What to do
Every line from the one with "màu tím – Sculpey" through the final line of the data below goes in the answer, copied exactly. Pictures do not.

___ Data extracts

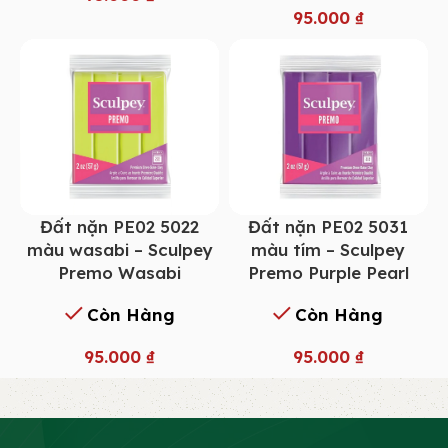
95.000
₫
Đất nặn PE02 5022
Đất nặn PE02 5031
màu wasabi – Sculpey
màu tím – Sculpey
Premo Wasabi
Premo Purple Pearl
Còn Hàng
Còn Hàng
95.000
₫
95.000
₫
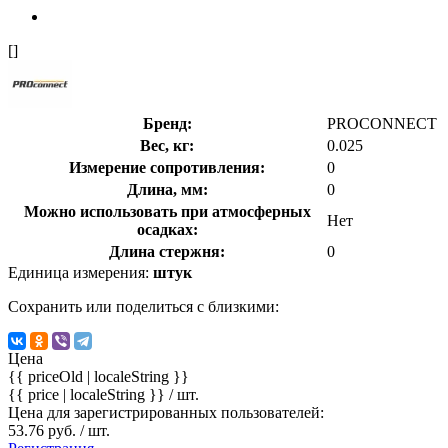
[]
Бренд:
PROCONNECT
Вес, кг:
0.025
Измерение сопротивления:
0
Длина, мм:
0
Можно использовать при атмосферных
Нет
осадках:
Длина стержня:
0
Единица измерения:
штук
Сохранить или поделиться с близкими:
Цена
{{ priceOld | localeString }}
{{ price | localeString }}
/ шт.
Цена для зарегистрированных пользователей:
53.76 руб. / шт.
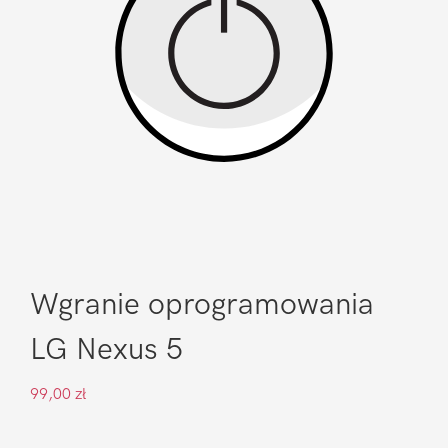
Wgranie oprogramowania
LG Nexus 5
99,00
zł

______

Result
màu tím – Sculpey
Premo Wasabi
Premo Purple Pearl
Còn Hàng
Còn Hàng
95.000
₫
95.000
₫
[]
Бренд:
PROCONNECT
Вес, кг:
0.025
Измерение сопротивления:
0
Длина, мм:
0
Можно использовать при атмосферных
Нет
осадках:
Длина стержня:
0
Единица измерения:
штук
Сохранить или поделиться с близкими:
Цена
{{ priceOld | localeString }}
{{ price | localeString }}
/ шт.
Цена для зарегистрированных пользователей:
53.76 руб. / шт.
Wgranie oprogramowania
LG Nexus 5
99,00
zł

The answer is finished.